Post-Lie structures exist only if the second Lie algebra is solvable when the first is nilpotent.

Post-Lie structures naturally arise in NIL-affine actions on nilpotent Lie groups.

Complete classification of all complex, two-dimensional post-Lie algebras.

Abstract

We introduce post-Lie algebra structures on pairs of Lie algebras $(\Lg,\Ln)$ defined on a fixed vector space $V$. Special cases are LR-structures and pre-Lie algebra structures on Lie algebras. We show that post-Lie algebra structures naturally arise in the study of NIL-affine actions on nilpotent Lie groups.

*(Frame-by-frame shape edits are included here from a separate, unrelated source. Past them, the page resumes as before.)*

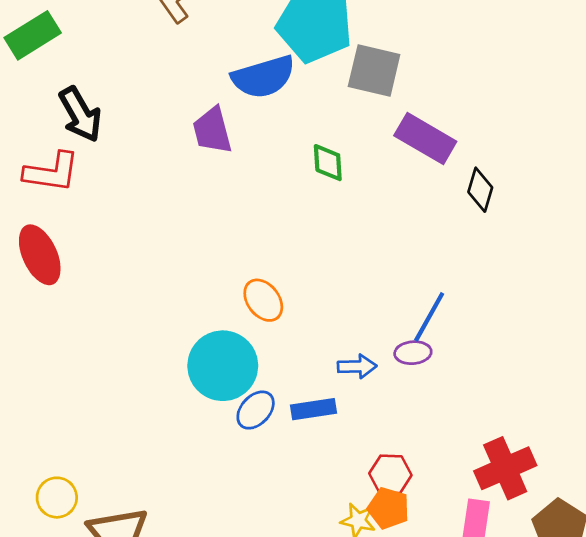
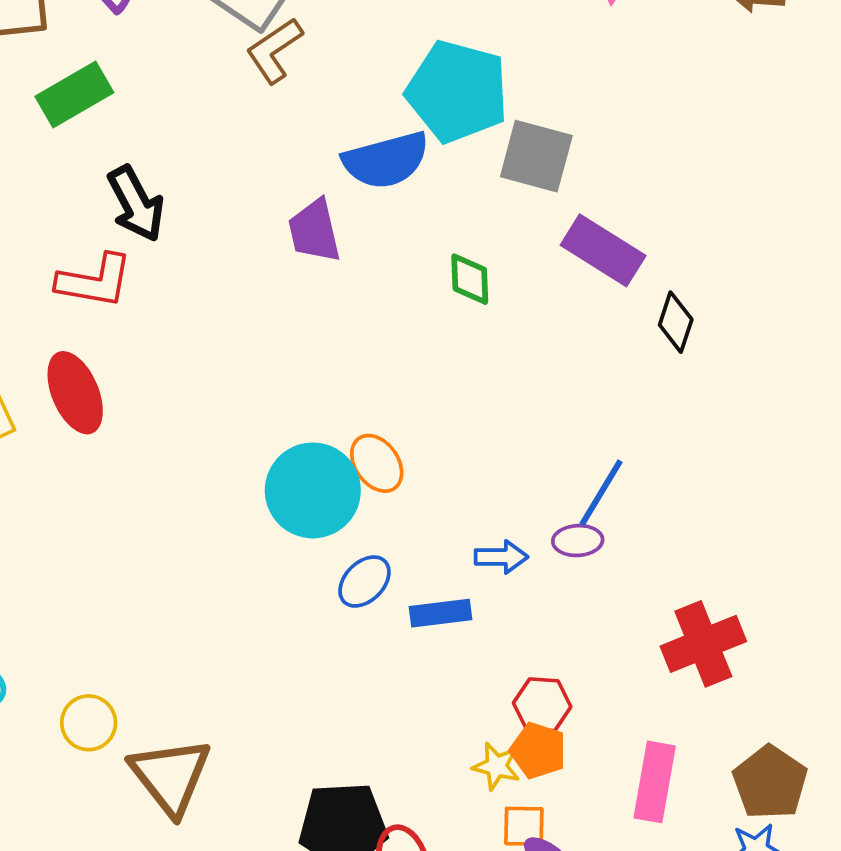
cyan circle: (223, 366) -> (313, 490), moved
blue ellipse: (256, 410) -> (364, 582), moved
red cross: (505, 468) -> (703, 644), moved

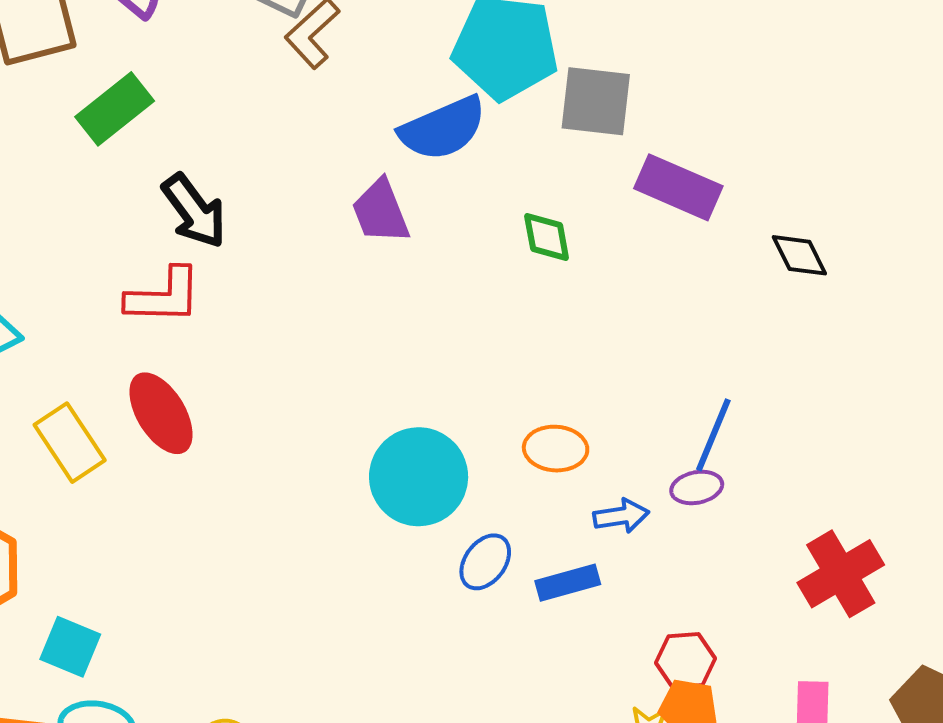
black diamond: (676, 322) -> (799, 255), moved, turned -36
orange ellipse: (377, 463) -> (556, 449), moved, turned -42

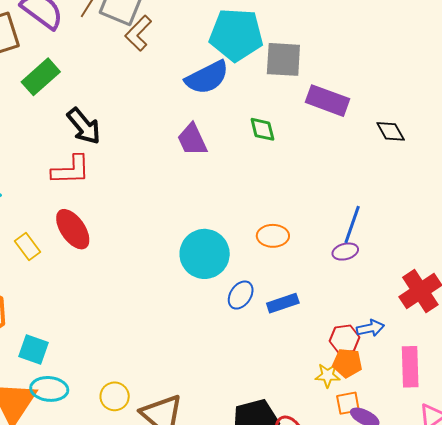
purple trapezoid: (381, 212) -> (192, 140), moved
yellow rectangle: (70, 443) -> (27, 247), size x0.7
blue arrow: (621, 516) -> (370, 328), moved

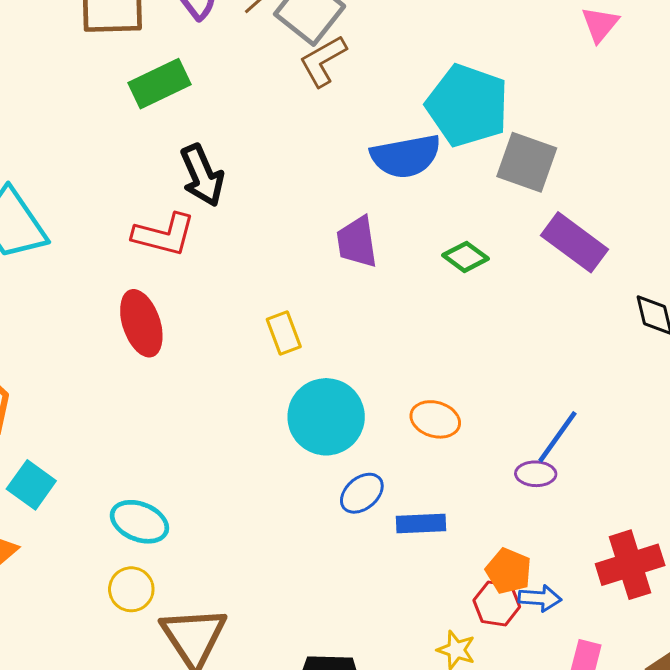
green diamond: (262, 129) -> (466, 257), turned -56
yellow rectangle: (27, 247) -> (284, 333), moved
orange pentagon: (347, 363) -> (508, 571), moved
cyan ellipse: (49, 389) -> (139, 522), moved

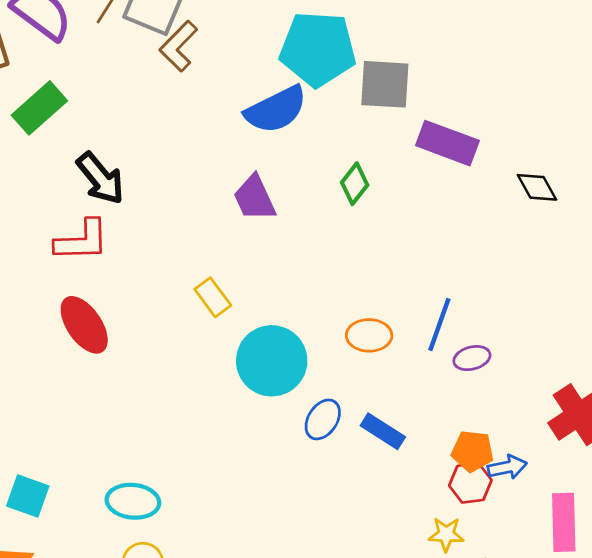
green diamond: (466, 257) -> (355, 184), turned -72
blue line: (558, 437) -> (439, 324), moved
blue rectangle: (421, 523) -> (383, 431), turned 51

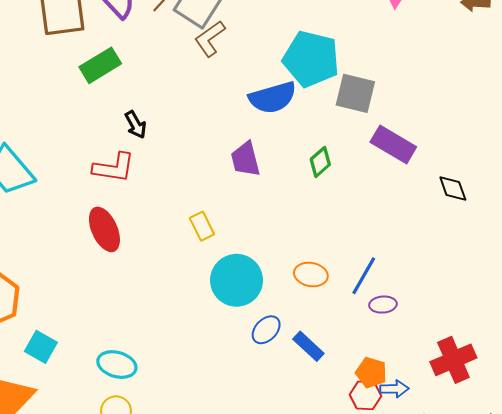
black arrow: (100, 178) -> (136, 125), size x0.7

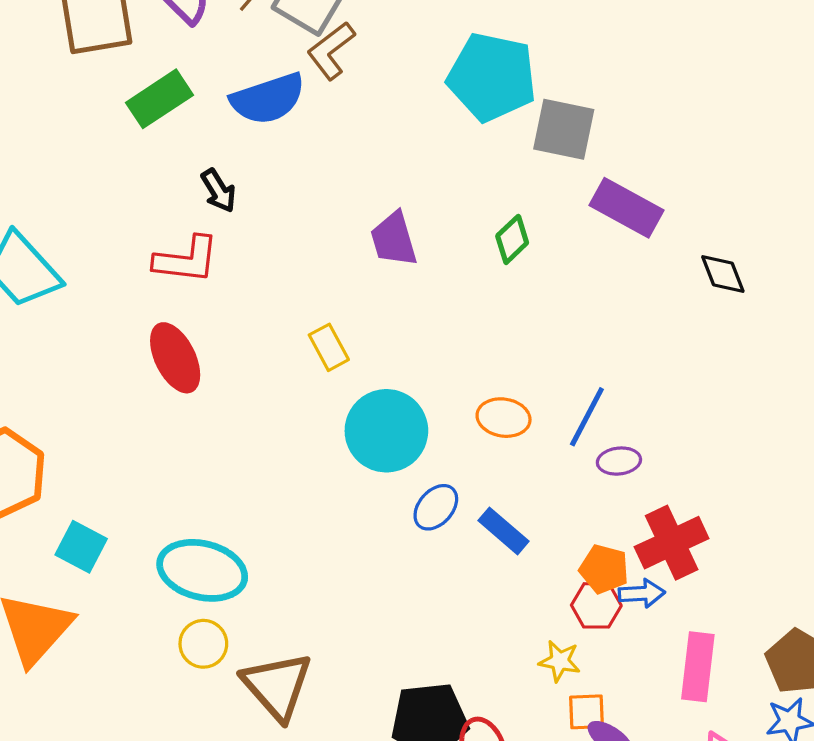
blue semicircle: (273, 98) -> (268, 99), moved
red cross: (453, 360) -> (672, 543), moved
cyan ellipse: (117, 365) -> (202, 570), size x1.4

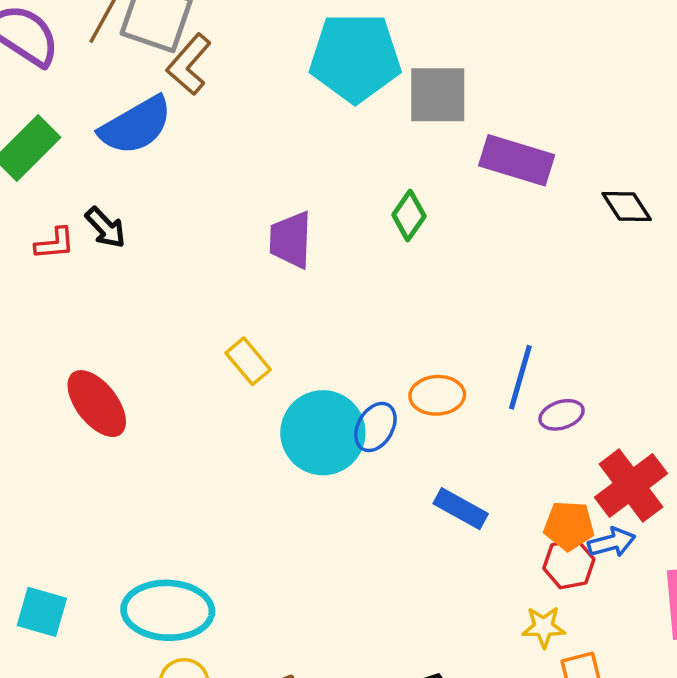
purple trapezoid: (394, 239) -> (291, 240), turned 30
red L-shape: (186, 260) -> (55, 243), moved, size x0.6
blue ellipse: (436, 507) -> (375, 427), moved

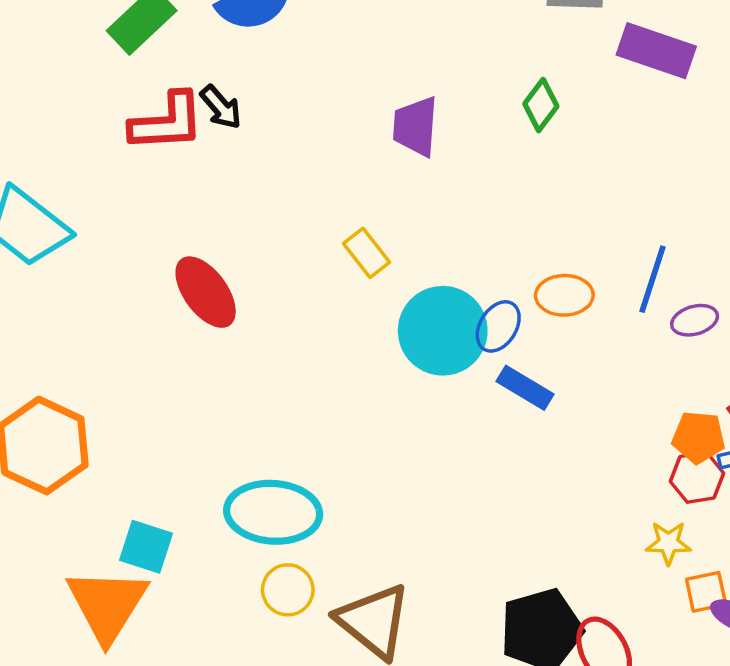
red L-shape: (55, 243) -> (167, 122), size x1.8
blue rectangle: (461, 509) -> (525, 388), moved
cyan square: (42, 612) -> (146, 547), moved

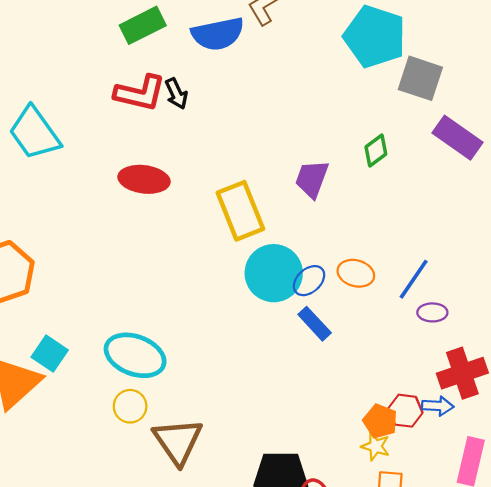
purple trapezoid: (415, 126) -> (312, 179), moved
yellow rectangle: (366, 253) -> (240, 211), size x1.8
red ellipse: (206, 292) -> (144, 179), moved, turned -63
orange pentagon: (699, 437) -> (380, 421), moved

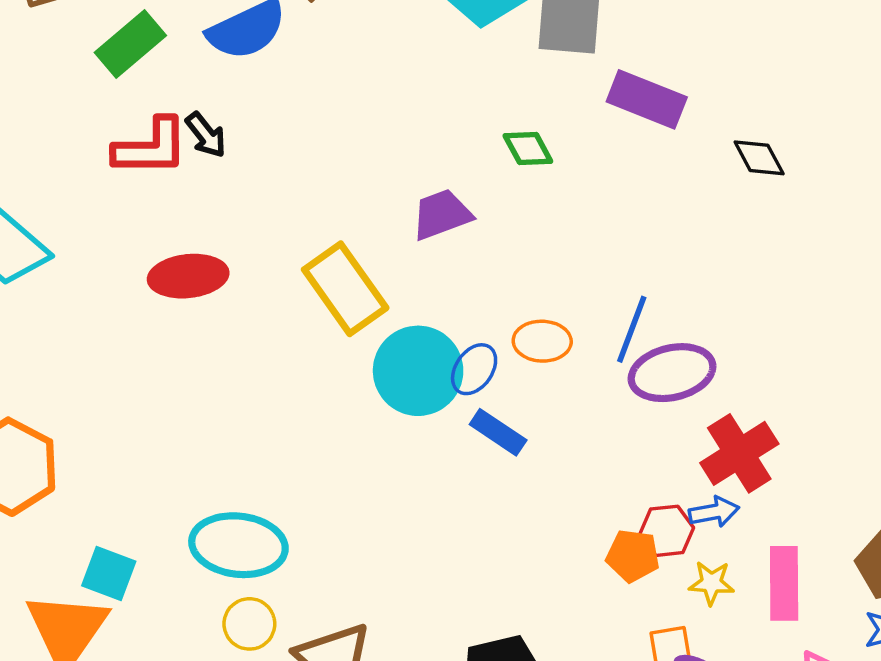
green diamond: (376, 151) -> (528, 149), turned -68
purple trapezoid: (312, 179) -> (442, 215), turned 63
purple ellipse: (432, 312) -> (672, 373), size x1.8
yellow star: (376, 446) -> (711, 583), moved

We obtain several results on the existence of post-Lie algebra structures, in terms of the algebraic structure of the two Lie algebras $\Lg$ and $\Ln$. One result is, for example, that if there exists a post-Lie algebra structure on $(\Lg,\Ln)$, where $\Lg$ is nilpotent, then $\Ln$ must be solvable. Furthermore special cases and examples are given. This includes a classification of all complex, two-dimensional post-Lie algebras.